Original article was published on Artificial Intelligence on Medium
How I implemented explainable movie recommendations using Python
I also tested whether users actually liked them. Here’s the results.
This post is part 2 in my series of posts about explainable recommendations, based on my BSc dissertation. Part 1 introduces the concept of explainable recommendations, while part 3 discusses the application of post-hoc explainability in data science.
The previous post in the series discussed why improving the explainability of recommender system matters. This is not a tutorial, but rather an overview of the approach I took in implementing a movie recommending service with explainable recommendations. If you wish to explore it further, you can read the full dissertation or dive into the front-end or back-end codebases (which are open source!). I chose to first implement a black-box recommender system using the matrix factorisation algorithm SVD, and then implement two post-hoc explainers that would generate explanations to recommendations. The effect of adding explanations was then tested through a web application simulating a movie recommender service.
Design and implementation
The recommender system was implemented in Python using the Surprise library. The dataset used for the problem was the publicly available MovieLens dataset consisting of film ratings by real users . This dataset is widely used in recommender systems research, and since CF is not domain-specific, the models and algorithms will usually generalise to other fields besides film ratings. When developing the recommender system, the development dataset containing 100’000 ratings was used to lower training time; the 20 million rating benchmark set was used for evaluation and use study. Before training the latent factor model, the data was split to train and test data using a random 75%-25% train-test split of ratings.
After training, the recommender system can be used to predict ratings for the items and users in the training set. This is enough for static evaluation: however, the user study that was conducted using the system requires dynamic recommendations. Generating personalised recommendations for a newly-added user with a few ratings is not possible: the model first needs to learn the user’s latent factors. This can be done by fully retraining the model — however, this method is infeasible in live systems as training the model for millions of ratings is computationally expensive and would need to be done at every new rating. Because the existing model is “almost correct” and would work as a good starting point for adding the user, the method can be optimised in many ways depending on the underlying implementation of the SVD algorithm. For example, some systems based on gradient descent could be initialised with the original model’s weights (here, latent factors), which would allow the algorithm to convergence faster. However, Surprise’s SVD uses a fixed number of epochs in running its gradient descent, and doesn’t stop until all epochs are done. As such, a new operation for the SVD model was devised, which adds a new user to the model. This operation only trains the new user’s latent factors, and leaves the factors for items and other users unchanged.
The explanations I chose to add were based on association rules and influences and implemented in Python. The association rules explainer’s implementation followed a previously proposed method  and aims to explain recommendations by showing a rule from the dataset describing what previously watched movies caused it to be recommended. The influence explanation aims to show which previously watched movies influenced the recommendation the most. The used influence method is novel, but it generates the same explanations as previously proposed Fast Influence Analysis . It works by comparing the predicted rating of the recommended movie with and without having each previously watched movie in the training set. This is achieved through repeatedly re-training the model without these individual data points. Normally this would be impossibly expensive, but thanks to the optimised method developed for adding new users, it can be done efficiently.

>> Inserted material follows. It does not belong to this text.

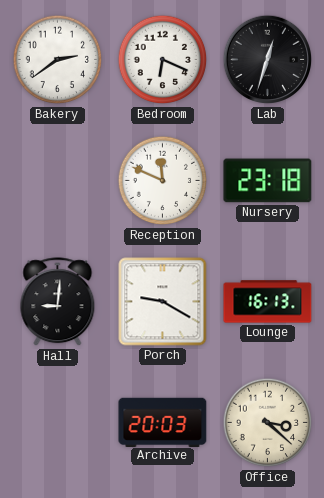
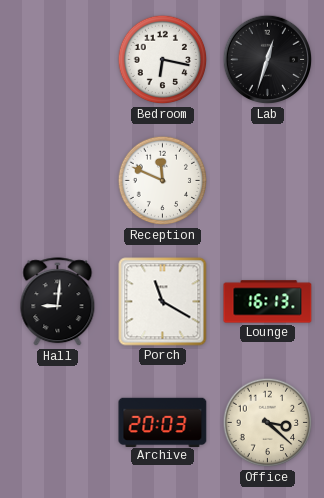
Bakery: 2:39 -> none
Bedroom: 6:19 -> 6:17
Nursery: 23:18 -> none
Porch: 9:20 -> 11:20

A user study was conducted to test the effect of explanation type to the measured trustworthiness and persuasiveness of the recommendation, defined in . To achieve this, a web application simulating a movie recommending service was built. The front-end was built using React, and a back-end REST API was built using Flask. Besides providing access to the recommender system and explainers, the API also loaded data about real movies (e.g. titles, posters, and age ratings) through The Movie DP API. The web service was then deployed to my university web server.
Besides the two explainers, the user study also contained a baseline explanation of “This movie was recommended because you are similar to users who liked it”. The study was run by first asking the users to rate ten films they’ve seen in the past and then showing them recommendations with explanations from each category. 41 users participated in the study, and a statistically significant difference in both persuasiveness (p=0.008) and trust (p=0.001) was observed between explanation types in favour of the association rules explainer.
The explanation generators were also tested in various offline experiments. Most significantly, the association rules explainer was found to suffer from low model fidelity, the metric measuring the share of recommendations that can be made explainable . The low model fidelity caused a slight selection bias to the explanations in the user study: the association rule explanations were added to recommendations of most popular films (as they were most commonly represented in the mined associations rules). It is surprising that this would result in an increased effect — in general, users ought to prefer recommendations that are better-targeted to them. It is possible that the “fake” nature of the research platform affects this — the popular but less targeted content may represent films the users knew beforehand and can easily tell that they want to watch them, but would not watch in a real system. In other experiments, the algorithm for re-training the recommender system for a single user was shown to be just as accurate as a full re-training, and the influence calculation was shown to suffer from a moderately high variance (i.e. multiple calculations of the same film’s influence an produce quite different results) due to the random variation in re-training.